Risk Adjustment Variables
Standard ACS-NSQIP variables (patient demographics, comorbidities, and laboratory values) and thyroidectomy-specific variables were considered for risk adjustment. Thyroidectomy-specific variables included operative indication (single nodule or neoplasm, multinodular goiter, Graves disease, differentiated malignant tumor, poorly differentiated malignant tumor, other malignant tumor, or other indication), presence of thyrotoxicosis, and prior anterior neck surgery.
Available intraoperative and postoperative information was also considered: whether an alternative exposure approach (eg, robotic) was used, whether a central neck dissection was performed, and whether parathyroid autotransplantation was performed. For malignant tumors, multifocality (multifocal and unilateral, multifocal and bilateral) and American Joint Committee on Cancer’s Cancer Staging Manual, seventh edition, pathologic TNM classification were incorporated.

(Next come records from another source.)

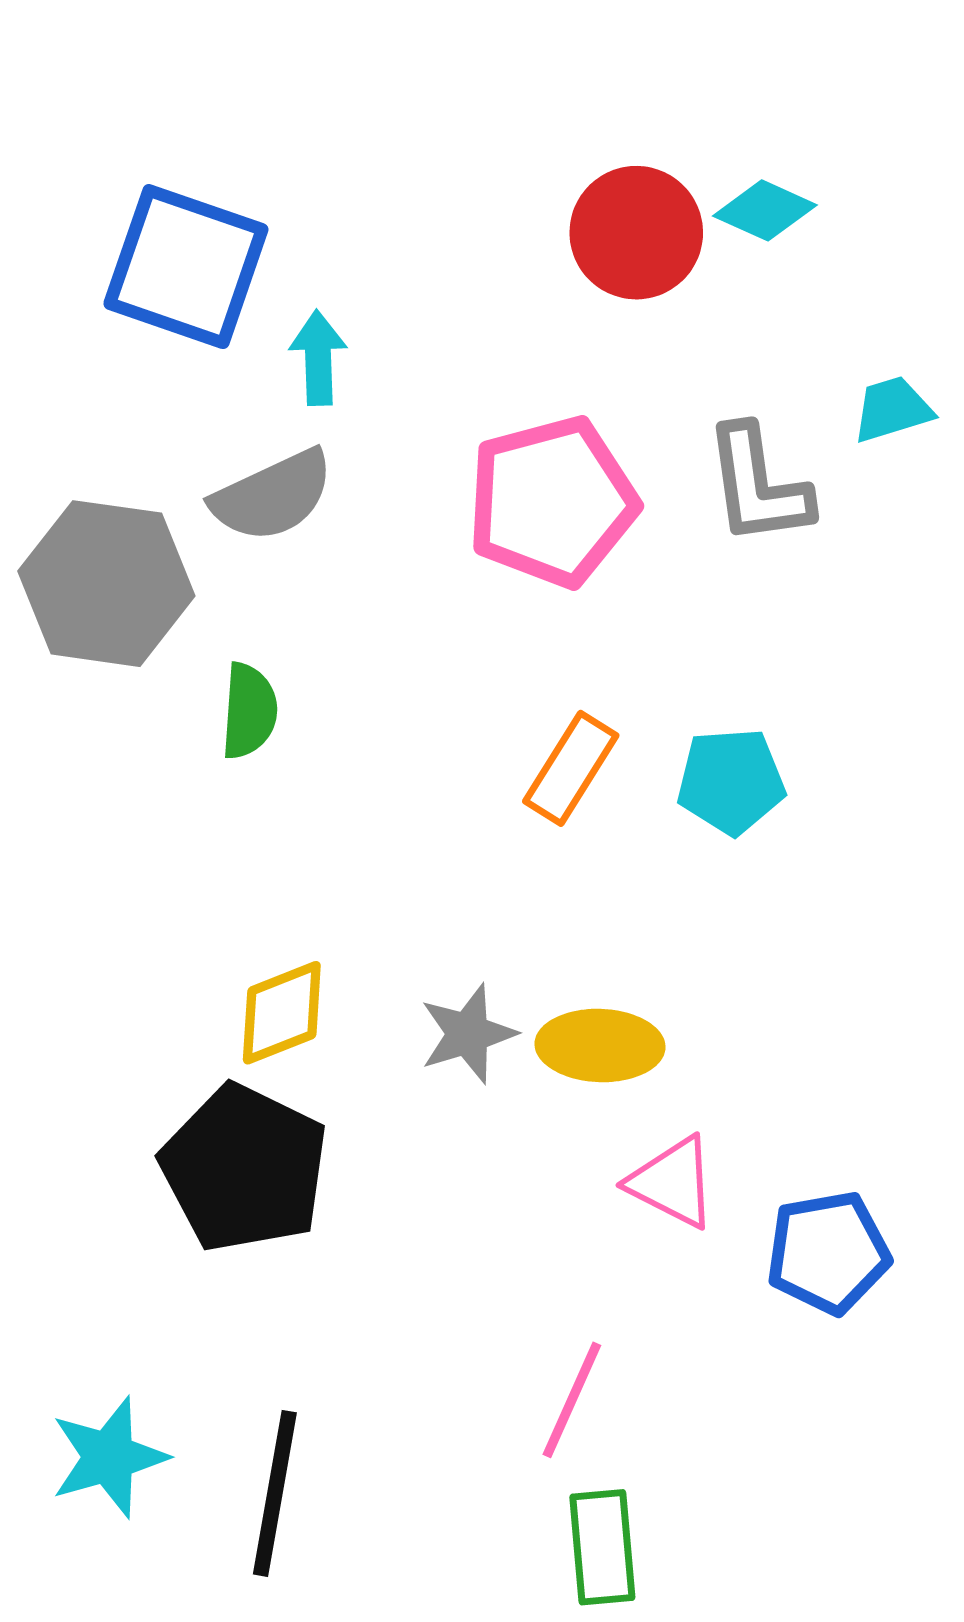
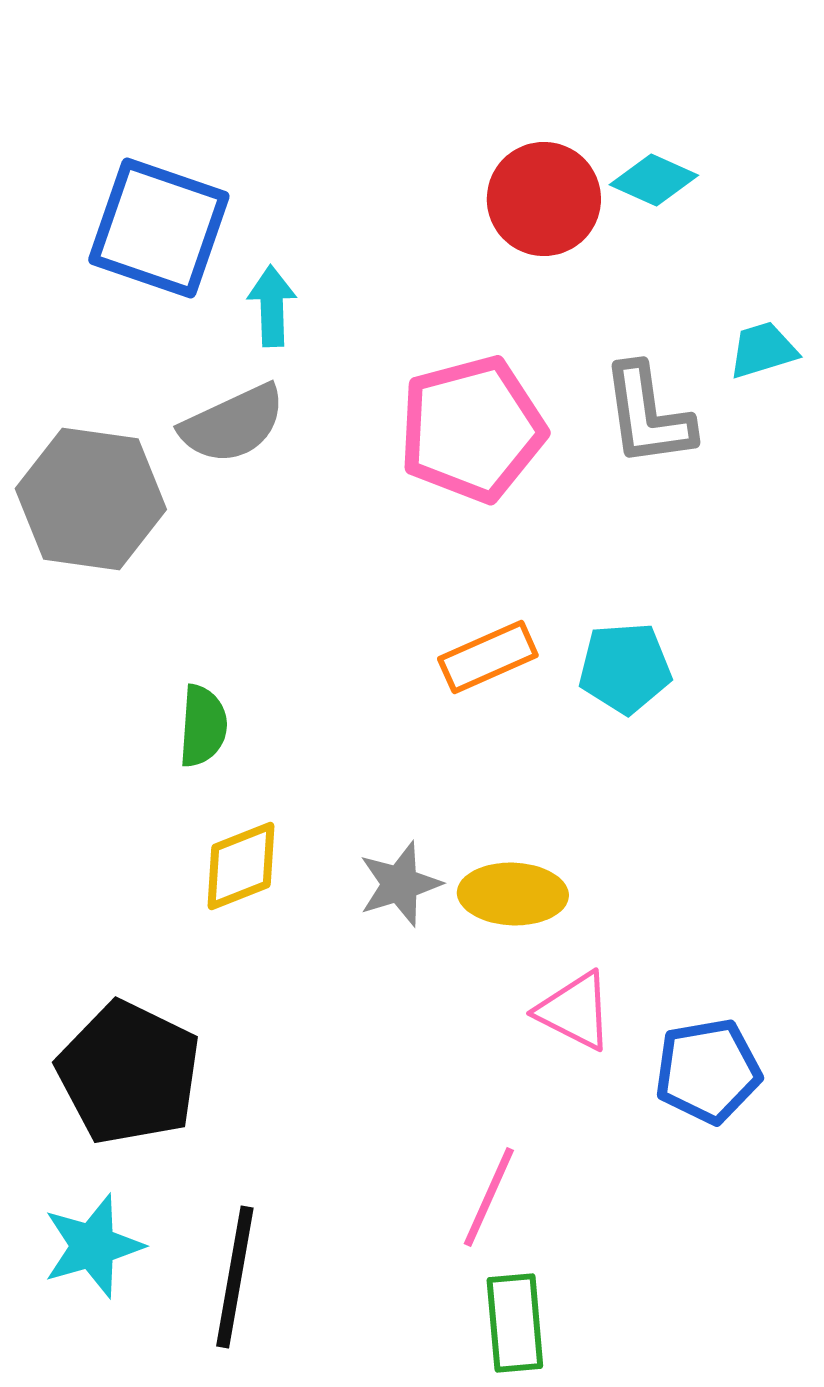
green semicircle: (249, 711) -> (203, 726), moved
orange rectangle: (571, 768) -> (488, 657), turned 34
black pentagon: (244, 1168) -> (129, 1073), moved

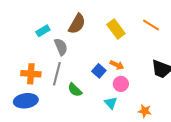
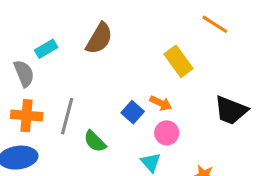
orange line: (151, 25) -> (215, 24), moved
yellow rectangle: (116, 29) -> (178, 61), moved
gray semicircle: (61, 47) -> (24, 73), moved

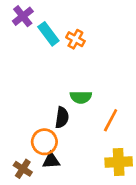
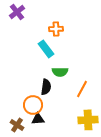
cyan rectangle: (48, 34) -> (46, 49), moved
orange cross: (75, 39) -> (56, 29), turned -32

Thyroidectomy-Specific Processes of Care
Because care processes might reflect differences in hospital performance, they were not considered for risk adjustment. Instead, 7 thyroidectomy-specific care processes were examined to generate hypotheses about whether their use was associated with hospital performance differences: (1) preoperative needle biopsy performed, (2) an energy device (eg, LigaSure, Harmonic) used, (3) IONM used, (4) surgical drain placed, (5) serum calcium or (6) PTH levels measured before discharge, and (7) patient given oral calcium or vitamin D replacement during the hospital stay or discharged with these medications.
Statistical Analysis
Continuous variables were compared using the 2-tailed, unpaired t test. Pearson χ2 test for association or Fisher exact test was used to compare categorical variables, when appropriate. In accordance with standard ACS-NSQIP processes, missing data were imputed using maximum likelihood estimation. Operations missing thyroidectomy-specific outcomes were excluded from analyses. All tests of statistical significance were 2-sided with α = .05. SAS statistical software, version 9.4 (SAS Institute Inc) was used.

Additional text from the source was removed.